死とは身近な恐怖であり、だからこそ〝死〟の概念を持たない存在が、理解不能なのだろう。
「エリックさんの言う通りでしょう。ネオジェネシスから見れば、これまでの連戦連敗すら、ただの布石かも知れない」
「……そんなの、生きているって。いや、悪い。戦った相手にかける言葉じゃあないな」
エリックは、愚痴をとりやめた。
クロードは、討ち果たしたベータに敬意を抱いている。
彼自身もまた命のやり取りをしたネオジェネシスに対し、思うところがあったのだろう。
「そういや、クロードよぉ。国主様が年始にユングヴィ領に帰りたいって言っていたが、認めて良かったのか?」
「グスタフ閣下にとっても故郷で領地だもの。ちゃんと自分の目で確認したいのさ」
ユングヴィ家は、一千年以上に亘る歴史があり、土地や民との結びつきも極めて強かった。

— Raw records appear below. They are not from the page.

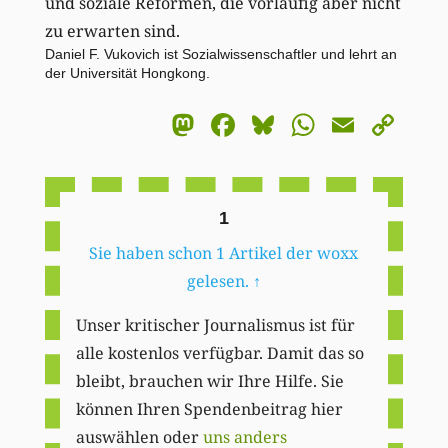
und soziale Reformen, die vorläufig aber nicht
zu erwarten sind.
Daniel F. Vukovich ist Sozialwissenschaftler und lehrt an
der Universität Hongkong.
Mastodon
Facebook
Bluesky
WhatsA
Email
Co
Li
1
Sie haben schon 1 Artikel der woxx
gelesen.
↑
Unser kritischer Journalismus ist für
alle kostenlos verfügbar. Damit das so
bleibt, brauchen wir Ihre Hilfe. Sie
können Ihren Spendenbeitrag hier
auswählen oder
uns anders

クロード達ヴォルノー島大同盟が首都クランで歓迎を受けたのも、あくまで国主の味方だったからだ。
「私も本音を言えば、国主様には安全な後方にいていただきたい。ですが、領地から長く遠ざけていれば、民衆があらぬ疑いを抱くでしょう」
「そういうものか。俺はやっぱりマツリゴトは苦手だわ。外で暴れている方がいい」
エリックは机から背筋を伸ばして、それとなく逃げようとしたが……。
「鋳造――」
「エリックさん、どこへ行こうというんです?」
彼の足首には、すでにクロードの鎖とハサネの縄が巻きついていた。
「わあったよ。やるよ、やればいいんだろう!」
クロードは、エリックの態度があまりにヤケッパチだったから、ちゃんとフォローを入れることにした。

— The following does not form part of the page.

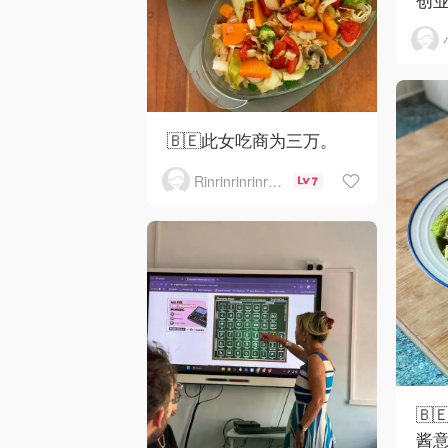
🇧🇪此女吃商为三万。
Rinrinrinrinrinrinrin
7
🇧
酱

「エリック、ハサネさん。この仕事が終わったら、二日間休んでくれていい。領内のネオジェネシスには打撃を与えたし、次に何か仕掛けてくるとすれば、挨拶に国主様を招く三一日だろう」
「ありがたいですね。そろそろ葉巻が恋しい。辺境伯様もお休みになられては?」
ハサネの提案に、クロードは首を縦に振った。
「うん。僕も明日から二日休みを取るよ」
「強敵相手に連戦だったんだろ。ベッドでゴロゴロしても誰も文句を言わないさ」
「休める時に休むのも、良い戦士の条件です」
「……実は、レアとデートしたいんだ」
次の瞬間。
エリックとハサネの動きが変わった。
まるで燃料切れのエンジンに、最高級ガソリンを注いだかの如く、算盤を弾き文章を綴り資料を添付し補足を記して署名する。
二人は猛烈な勢いで仕事を進めると、机に完成させた書類を叩きつけ、争うように連絡用の通信貝を手に取った。

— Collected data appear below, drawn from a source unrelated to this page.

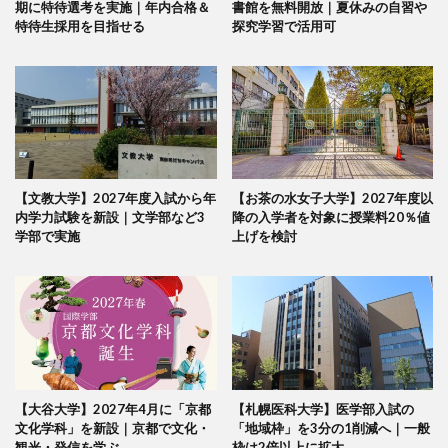
期に特待選考を実施｜年内合格＆
書館を無料開放｜夏休みの自習や
特待生採用を目指せる
探究学習で活用可
【文教大学】2027年度入試から年
【お茶の水女子大学】2027年度以
内学力試験を新設｜文学部など3
降の入学者を対象に授業料20％値
学部で実施
上げを検討
【大谷大学】2027年4月に「京都
【札幌医科大学】医学部入試の
文化学科」を新設｜京都で文化・
「地域枠」を3分の1削減へ｜一般
観光・発信を学ぶ
枠は2倍以上に拡大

「ブリギッタ。今すぐ起きろ。屋台でもなんでもいいから、晩飯の手配を頼む。あのクロードがレアさんをデートに誘うってよ!」
「非番の捜査員はすぐに集まりなさい。秘蔵の葉巻と酒を馳走様しましょう。なんと、辺境伯様がレア様を逢引に誘います」
「エリック、ハサネさん。なに言っちゃってるの? なんで広めるの?」
そして、前祝いという名の悪夢が始まった。
「ちょっとエリック、ガセじゃないでしょうね!
「辺境伯様、ついにヘタレから脱却するんですか!」
「信じていました。やる時はやる男だって」
「良かった。ちゃんと女の子が好きだったんですね」
どこに隠れていたんだと言わんばかりに、領警察や領役所の職員が駆けつける。
「み、皆は僕を何だと思っていたの?」
「「女関係がまるでヘタレな悪徳貴族」」
まさに悲報!
クロードの印象は、幽霊姉弟にとってのドゥーエと変わらなかった。
「おかしいだろっ、なんでだあああっ!」
宴に巻き込まれたクロードが残務処理を終えたのは、明け方だった。